__What you will do__.
Your task is to filter the data below down to the lines holding "with".

Source records:
*** Begin section ***

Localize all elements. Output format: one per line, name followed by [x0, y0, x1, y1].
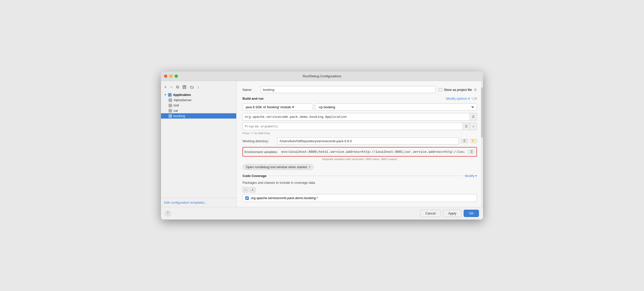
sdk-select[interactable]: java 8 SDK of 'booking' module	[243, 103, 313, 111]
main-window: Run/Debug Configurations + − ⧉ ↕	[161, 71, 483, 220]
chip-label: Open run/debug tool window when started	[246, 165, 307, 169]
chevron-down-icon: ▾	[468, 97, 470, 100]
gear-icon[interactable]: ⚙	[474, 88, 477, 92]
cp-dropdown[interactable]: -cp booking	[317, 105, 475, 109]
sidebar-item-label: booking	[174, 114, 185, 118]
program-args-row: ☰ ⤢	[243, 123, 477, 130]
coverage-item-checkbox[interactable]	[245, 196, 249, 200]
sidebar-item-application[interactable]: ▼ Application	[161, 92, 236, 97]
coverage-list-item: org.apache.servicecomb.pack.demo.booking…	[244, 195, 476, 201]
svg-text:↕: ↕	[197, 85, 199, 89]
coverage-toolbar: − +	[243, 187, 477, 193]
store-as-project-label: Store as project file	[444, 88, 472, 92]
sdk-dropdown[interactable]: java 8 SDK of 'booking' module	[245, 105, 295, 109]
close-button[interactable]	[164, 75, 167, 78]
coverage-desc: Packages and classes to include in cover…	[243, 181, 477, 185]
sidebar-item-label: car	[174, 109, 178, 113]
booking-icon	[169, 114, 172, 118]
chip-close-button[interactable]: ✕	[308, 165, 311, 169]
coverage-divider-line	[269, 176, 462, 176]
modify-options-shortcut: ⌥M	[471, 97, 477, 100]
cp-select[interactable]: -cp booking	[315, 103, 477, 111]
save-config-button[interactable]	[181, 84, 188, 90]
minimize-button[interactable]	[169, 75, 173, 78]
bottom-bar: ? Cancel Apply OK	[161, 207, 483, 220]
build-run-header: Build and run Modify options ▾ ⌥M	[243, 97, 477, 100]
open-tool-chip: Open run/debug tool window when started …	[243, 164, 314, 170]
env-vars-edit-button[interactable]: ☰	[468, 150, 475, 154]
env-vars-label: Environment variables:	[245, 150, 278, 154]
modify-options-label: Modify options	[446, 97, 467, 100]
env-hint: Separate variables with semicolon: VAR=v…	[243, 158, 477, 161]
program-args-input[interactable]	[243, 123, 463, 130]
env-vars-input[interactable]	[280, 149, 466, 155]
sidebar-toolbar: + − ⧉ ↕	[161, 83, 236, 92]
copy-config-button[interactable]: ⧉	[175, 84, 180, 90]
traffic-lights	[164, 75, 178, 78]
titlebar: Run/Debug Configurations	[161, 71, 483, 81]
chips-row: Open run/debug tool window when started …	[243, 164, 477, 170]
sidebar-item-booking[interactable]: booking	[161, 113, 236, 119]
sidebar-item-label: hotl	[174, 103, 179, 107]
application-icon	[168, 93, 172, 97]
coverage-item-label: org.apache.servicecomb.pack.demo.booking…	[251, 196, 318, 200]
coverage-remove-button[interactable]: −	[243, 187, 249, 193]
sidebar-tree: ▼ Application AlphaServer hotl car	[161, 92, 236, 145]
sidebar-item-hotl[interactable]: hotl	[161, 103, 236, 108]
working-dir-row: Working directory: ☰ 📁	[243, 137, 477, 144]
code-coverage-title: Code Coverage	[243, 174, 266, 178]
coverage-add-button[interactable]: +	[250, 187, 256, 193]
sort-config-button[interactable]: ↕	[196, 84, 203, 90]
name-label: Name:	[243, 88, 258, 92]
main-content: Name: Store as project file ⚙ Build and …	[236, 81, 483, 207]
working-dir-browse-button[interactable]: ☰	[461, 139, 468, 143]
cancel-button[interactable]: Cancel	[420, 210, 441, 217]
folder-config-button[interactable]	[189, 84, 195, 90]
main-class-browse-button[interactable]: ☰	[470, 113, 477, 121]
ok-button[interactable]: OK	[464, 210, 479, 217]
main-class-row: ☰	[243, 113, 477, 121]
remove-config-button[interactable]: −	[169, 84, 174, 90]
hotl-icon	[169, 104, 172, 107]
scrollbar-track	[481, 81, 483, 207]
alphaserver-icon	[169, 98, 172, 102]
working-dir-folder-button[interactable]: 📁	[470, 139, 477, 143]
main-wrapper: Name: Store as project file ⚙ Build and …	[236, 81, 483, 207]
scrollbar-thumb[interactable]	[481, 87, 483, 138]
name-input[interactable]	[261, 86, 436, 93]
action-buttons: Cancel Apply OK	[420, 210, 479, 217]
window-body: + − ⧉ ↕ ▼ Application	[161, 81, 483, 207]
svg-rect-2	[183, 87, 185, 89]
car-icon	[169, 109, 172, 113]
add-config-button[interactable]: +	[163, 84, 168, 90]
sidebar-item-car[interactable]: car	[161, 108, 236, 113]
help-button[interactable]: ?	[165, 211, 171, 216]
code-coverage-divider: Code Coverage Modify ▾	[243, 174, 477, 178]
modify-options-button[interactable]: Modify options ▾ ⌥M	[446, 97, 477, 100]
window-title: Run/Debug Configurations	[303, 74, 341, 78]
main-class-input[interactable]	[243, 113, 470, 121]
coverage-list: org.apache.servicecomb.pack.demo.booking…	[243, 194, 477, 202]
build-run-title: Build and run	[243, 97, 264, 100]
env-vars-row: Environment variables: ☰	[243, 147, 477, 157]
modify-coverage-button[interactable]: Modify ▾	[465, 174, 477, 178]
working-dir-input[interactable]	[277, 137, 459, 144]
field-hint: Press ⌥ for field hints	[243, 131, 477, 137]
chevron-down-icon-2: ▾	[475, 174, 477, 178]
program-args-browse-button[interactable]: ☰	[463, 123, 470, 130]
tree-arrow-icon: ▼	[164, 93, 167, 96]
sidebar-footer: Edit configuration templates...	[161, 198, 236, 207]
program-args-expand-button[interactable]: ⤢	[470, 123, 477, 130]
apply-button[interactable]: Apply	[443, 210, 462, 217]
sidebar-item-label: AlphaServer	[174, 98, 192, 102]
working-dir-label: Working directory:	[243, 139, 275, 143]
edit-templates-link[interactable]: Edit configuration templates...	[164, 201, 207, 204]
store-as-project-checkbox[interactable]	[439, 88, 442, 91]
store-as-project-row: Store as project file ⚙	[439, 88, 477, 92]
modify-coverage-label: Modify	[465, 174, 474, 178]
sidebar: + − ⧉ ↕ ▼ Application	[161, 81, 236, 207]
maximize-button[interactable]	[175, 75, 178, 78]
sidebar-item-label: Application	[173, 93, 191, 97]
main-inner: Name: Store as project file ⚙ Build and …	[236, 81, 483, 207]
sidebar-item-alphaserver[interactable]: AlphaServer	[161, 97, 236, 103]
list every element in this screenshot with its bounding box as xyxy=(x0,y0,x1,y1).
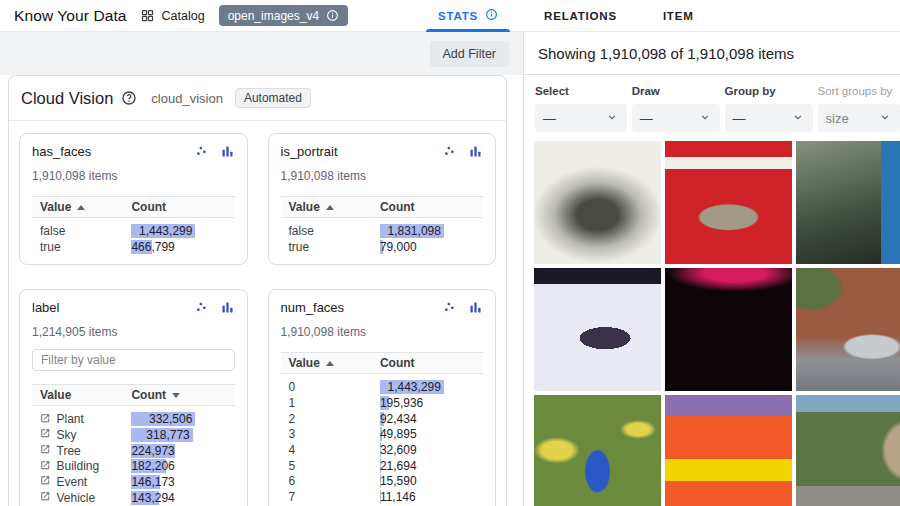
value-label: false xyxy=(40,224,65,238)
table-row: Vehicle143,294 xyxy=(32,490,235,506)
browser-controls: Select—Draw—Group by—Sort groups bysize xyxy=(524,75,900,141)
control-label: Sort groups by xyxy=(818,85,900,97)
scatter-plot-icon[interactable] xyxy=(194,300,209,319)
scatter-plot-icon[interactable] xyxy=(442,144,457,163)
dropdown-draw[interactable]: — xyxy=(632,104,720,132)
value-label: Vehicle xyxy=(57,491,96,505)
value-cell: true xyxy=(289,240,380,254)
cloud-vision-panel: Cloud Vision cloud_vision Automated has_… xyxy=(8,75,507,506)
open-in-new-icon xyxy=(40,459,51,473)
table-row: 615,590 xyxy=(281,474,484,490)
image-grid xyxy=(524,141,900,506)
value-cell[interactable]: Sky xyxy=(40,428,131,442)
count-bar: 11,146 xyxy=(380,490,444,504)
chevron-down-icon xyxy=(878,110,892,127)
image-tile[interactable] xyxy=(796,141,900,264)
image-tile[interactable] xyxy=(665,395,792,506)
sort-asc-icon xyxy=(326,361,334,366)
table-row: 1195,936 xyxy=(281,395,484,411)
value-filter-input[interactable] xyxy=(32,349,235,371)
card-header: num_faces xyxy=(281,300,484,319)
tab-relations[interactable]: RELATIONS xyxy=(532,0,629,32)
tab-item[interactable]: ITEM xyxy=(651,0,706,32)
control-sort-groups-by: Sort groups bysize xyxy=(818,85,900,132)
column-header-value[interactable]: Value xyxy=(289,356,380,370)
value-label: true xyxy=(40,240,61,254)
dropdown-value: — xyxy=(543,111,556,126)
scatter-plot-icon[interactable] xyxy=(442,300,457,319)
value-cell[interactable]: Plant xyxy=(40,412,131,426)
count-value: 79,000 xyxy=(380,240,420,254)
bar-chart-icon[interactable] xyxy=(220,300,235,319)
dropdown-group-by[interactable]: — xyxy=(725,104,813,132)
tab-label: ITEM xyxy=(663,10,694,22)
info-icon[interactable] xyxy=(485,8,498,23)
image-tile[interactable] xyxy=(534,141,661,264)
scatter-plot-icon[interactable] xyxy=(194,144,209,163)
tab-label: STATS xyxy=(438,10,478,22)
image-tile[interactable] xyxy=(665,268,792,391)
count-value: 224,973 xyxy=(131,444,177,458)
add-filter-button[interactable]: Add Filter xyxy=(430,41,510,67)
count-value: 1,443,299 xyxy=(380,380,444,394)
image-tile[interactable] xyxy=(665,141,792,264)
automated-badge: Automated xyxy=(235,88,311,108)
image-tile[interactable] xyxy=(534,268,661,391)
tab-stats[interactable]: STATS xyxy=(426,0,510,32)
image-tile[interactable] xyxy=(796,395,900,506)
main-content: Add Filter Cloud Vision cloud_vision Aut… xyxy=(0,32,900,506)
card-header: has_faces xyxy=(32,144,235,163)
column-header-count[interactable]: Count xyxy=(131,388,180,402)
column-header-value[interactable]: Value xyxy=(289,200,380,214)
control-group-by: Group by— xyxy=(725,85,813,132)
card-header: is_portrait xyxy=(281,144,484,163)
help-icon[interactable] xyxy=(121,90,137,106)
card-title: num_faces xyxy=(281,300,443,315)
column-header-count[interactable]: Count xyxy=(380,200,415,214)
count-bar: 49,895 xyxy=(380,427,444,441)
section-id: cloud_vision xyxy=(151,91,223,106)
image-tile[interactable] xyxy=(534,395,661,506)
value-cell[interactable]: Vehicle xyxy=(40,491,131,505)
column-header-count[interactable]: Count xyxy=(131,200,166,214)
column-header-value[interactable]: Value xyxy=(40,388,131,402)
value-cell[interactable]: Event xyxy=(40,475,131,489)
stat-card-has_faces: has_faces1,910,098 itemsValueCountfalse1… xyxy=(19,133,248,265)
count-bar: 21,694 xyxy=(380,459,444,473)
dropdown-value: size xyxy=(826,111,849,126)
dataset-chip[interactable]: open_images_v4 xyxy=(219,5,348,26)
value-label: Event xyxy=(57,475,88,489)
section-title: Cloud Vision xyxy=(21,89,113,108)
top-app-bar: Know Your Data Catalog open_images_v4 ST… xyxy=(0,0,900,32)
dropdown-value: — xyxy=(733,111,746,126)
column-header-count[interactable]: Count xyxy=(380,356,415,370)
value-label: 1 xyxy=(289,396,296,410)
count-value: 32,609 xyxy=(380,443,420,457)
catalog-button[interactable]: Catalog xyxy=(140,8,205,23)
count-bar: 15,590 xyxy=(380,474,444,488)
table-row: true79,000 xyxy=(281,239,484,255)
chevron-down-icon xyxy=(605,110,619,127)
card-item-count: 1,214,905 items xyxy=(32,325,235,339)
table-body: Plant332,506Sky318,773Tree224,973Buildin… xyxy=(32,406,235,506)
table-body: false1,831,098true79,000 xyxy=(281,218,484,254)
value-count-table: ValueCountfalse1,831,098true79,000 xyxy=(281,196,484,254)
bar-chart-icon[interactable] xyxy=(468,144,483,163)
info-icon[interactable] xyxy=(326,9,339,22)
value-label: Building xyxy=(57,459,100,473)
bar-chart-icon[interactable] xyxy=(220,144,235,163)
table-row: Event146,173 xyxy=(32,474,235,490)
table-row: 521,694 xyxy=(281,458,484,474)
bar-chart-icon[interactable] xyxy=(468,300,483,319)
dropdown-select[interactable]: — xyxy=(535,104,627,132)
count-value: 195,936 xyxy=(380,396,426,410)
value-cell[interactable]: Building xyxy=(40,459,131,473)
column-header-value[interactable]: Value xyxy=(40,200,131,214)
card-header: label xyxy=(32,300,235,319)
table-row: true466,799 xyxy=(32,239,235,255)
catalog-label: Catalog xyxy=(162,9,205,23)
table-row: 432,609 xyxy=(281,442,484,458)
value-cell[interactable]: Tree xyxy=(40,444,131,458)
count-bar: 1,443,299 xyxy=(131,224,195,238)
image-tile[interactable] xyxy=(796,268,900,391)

*** End section ***

__Output__.
env-hint: Separate variables with semicolon: VAR=v…	[243, 158, 477, 161]
list every element in this screenshot with its bounding box as xyxy=(x0,y0,x1,y1).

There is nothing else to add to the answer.